Quel est le lien entre des dizaines d’élus genevois soutenant un mouvement spirituel, un spectacle de danse traditionnelle chinoise qui s’exporte à travers le monde entier, ou encore plusieurs médias donnant la parole à des théories loufoques ou complotistes? La réponse tient en deux mots: «Falun Gong», une doctrine opprimée en Chine, devenue aujourd’hui un puissant groupe d’influence, orchestré depuis les Etats-Unis. 

Alors que plusieurs articles de presse et vidéos sur YouTube épinglent cette pratique et son fondateur depuis des années, le mouvement chinois continue de gagner du terrain à Genève, souvent à l’aide de moyens détournés. 
Dernier épisode en date évoqué dans la presse, une vidéo montrant le fraîchement élu conseiller d’Etat Vert Nicolas Walder. On voit le magistrat souhaiter «longue vie» au fondateur du Falun Gong – Li Hongzhi –, pourtant pointé pour ses postures homophobes, racistes et anti-science. Des positions critiquées par des organisations de défense des droits humains mais aussi par des chercheurs. Une rapide recherche sur le site Internet du mouvement permet de découvrir, en photo, des dizaines d’élus romands, notamment genevois, qui n’hésitent pas soutenir le Falun Gong. La quasi-totalité de la classe politique est représentée, des Verts au PLR, en passant par les socialistes ou encore le Centre et même le MCG. 
«Pas au courant»
Interrogés les  «sympathisants», prennent leur distance. Ainsi, Nicolas Walder, évoque un soutien «pas du tout inconditionnel» et affirme à nos confrères «ne pas avoir été au courant de ces informations». 
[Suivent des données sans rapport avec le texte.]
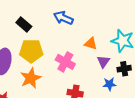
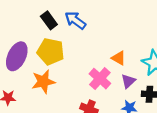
blue arrow: (63, 18) -> (75, 20), moved
pink cross: (65, 62) -> (100, 79), moved

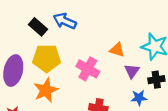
pink cross: (100, 79) -> (88, 69), moved

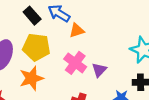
orange triangle: (117, 50) -> (77, 30), moved, turned -42
purple triangle: (132, 71) -> (99, 70), moved

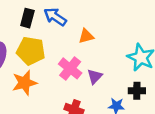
black rectangle: (32, 16) -> (27, 18), turned 54
orange triangle: (77, 30) -> (86, 36), moved

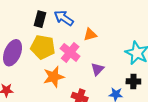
pink cross: (70, 68) -> (70, 52), moved
orange star: (24, 83) -> (54, 77), moved

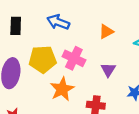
black rectangle: (40, 19) -> (16, 26), moved
orange triangle: (90, 35) -> (106, 31), moved

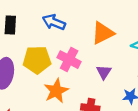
orange triangle: (106, 31) -> (103, 33), size x1.5

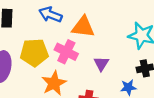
orange triangle: (103, 33) -> (83, 27), moved, turned 35

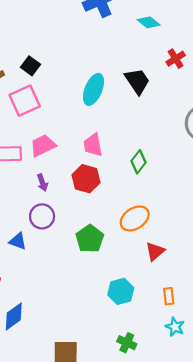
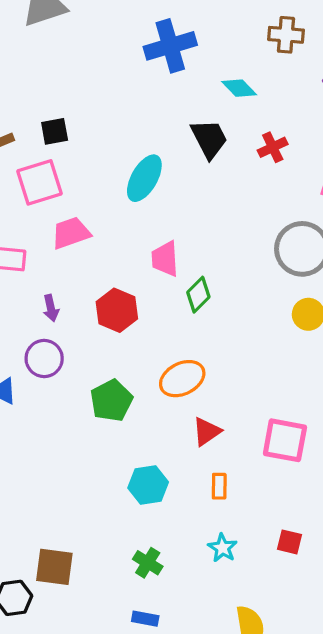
black square: (31, 66) -> (55, 131), turned 36
black trapezoid: (137, 81) -> (209, 139), moved
pink trapezoid: (93, 145) -> (165, 259), moved
pink trapezoid: (43, 146) -> (71, 233), moved
orange rectangle: (169, 296) -> (219, 486), moved

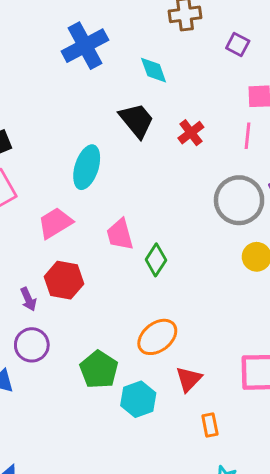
cyan diamond: (239, 88) -> (154, 70), turned 36
red cross: (273, 147) -> (191, 133), moved
pink trapezoid: (71, 233) -> (55, 223), moved
red hexagon: (117, 310) -> (64, 280), moved
cyan hexagon: (148, 485) -> (138, 399), moved

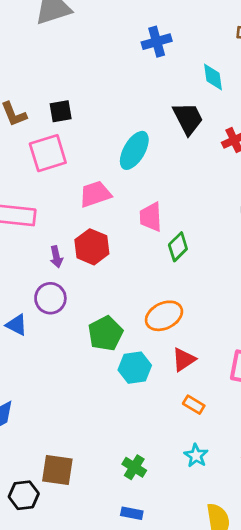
blue cross: (85, 46) -> (157, 42), size x0.7
orange rectangle: (210, 425) -> (194, 405), turned -60

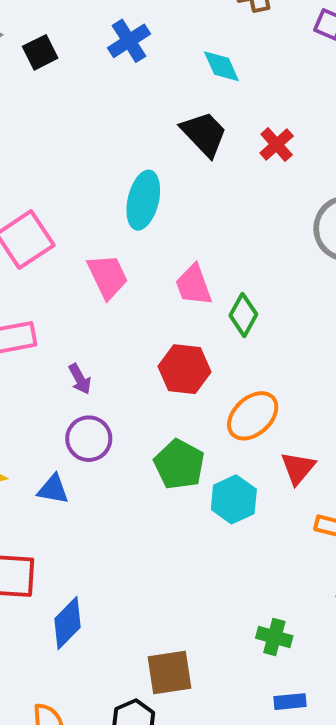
black square: (61, 111) -> (40, 52), moved
pink trapezoid: (95, 194) -> (108, 276), turned 100
red hexagon: (92, 247) -> (185, 369), moved

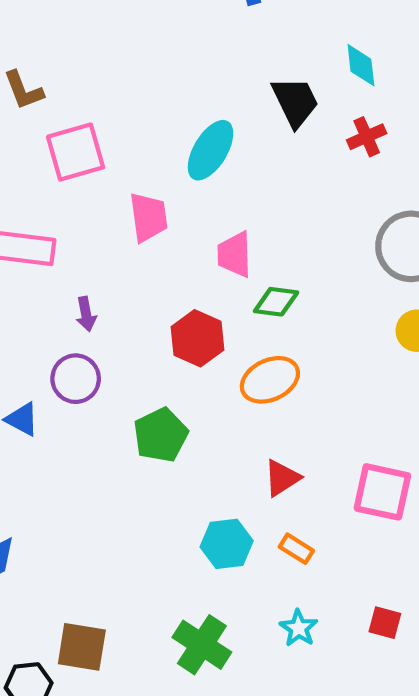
cyan diamond: (221, 66) -> (361, 65), moved
green diamond: (243, 315) -> (276, 302), turned 51
orange ellipse: (253, 416) -> (270, 380), moved
cyan hexagon: (234, 499) -> (227, 544), moved
green cross: (274, 637) -> (202, 645), size x1.5

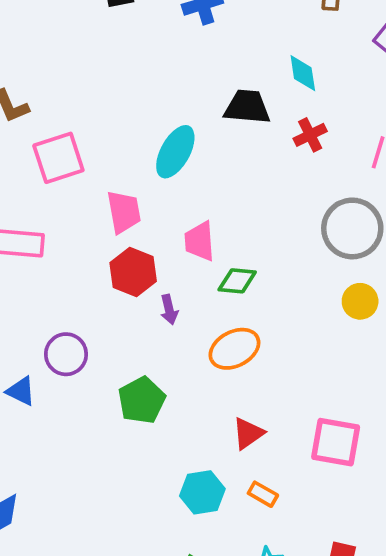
black trapezoid: (295, 102) -> (247, 107), turned -57
purple arrow: (86, 314) -> (169, 310), moved
red hexagon: (197, 338) -> (133, 272), moved

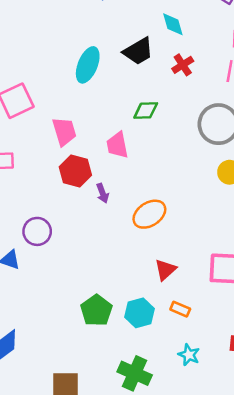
black trapezoid: (247, 107) -> (138, 51), turned 152
cyan ellipse: (175, 152) -> (88, 65), moved
green diamond: (237, 281) -> (146, 111), moved
green pentagon: (142, 400) -> (96, 310), moved

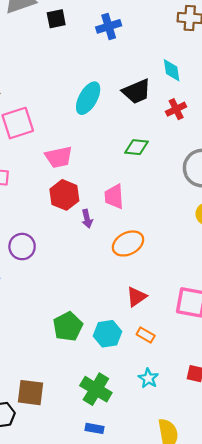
pink trapezoid: (64, 132) -> (59, 157), turned 88
pink trapezoid: (117, 145) -> (114, 197), moved

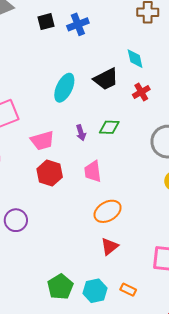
black square: (56, 19) -> (46, 22), moved
purple arrow: (87, 219) -> (81, 133), moved
red triangle: (136, 297) -> (110, 246), moved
Du côté du MCG, on se montre plus explicite, à l’image du conseiller national Daniel Sormanni: «J’ai été approché par le mouvement. Après m’être renseigné sur le profil des membres et sur leurs pratiques, j’ai découvert la terrible persécution dont ils font l’objet en Chine. C’est un véritable massacre fait au nom de l’idéologie communiste. Aussi je soutiens les pratiquants du Falun Gong, qui doivent pouvoir être libres de leur pratique, mouvements et actions.» Concernant les dérives dont est accusé le mouvement, Daniel Sormanni dit être au courant, mais relativise. «D’après le Falun Gong, ces accusations sont fausses et ont été inventées par le gouvernement chinois pour les persécuter. Et c’est vrai qu’il n’y a pas beaucoup de preuves. C’est pourquoi je continue de soutenir leur combat pour les libertés qui est juste. Mais si des dérives étaient avérées, prouvées et étayées, je me retirerais immédiatement. Pour moi c’est la cause des droits humains qui compte.»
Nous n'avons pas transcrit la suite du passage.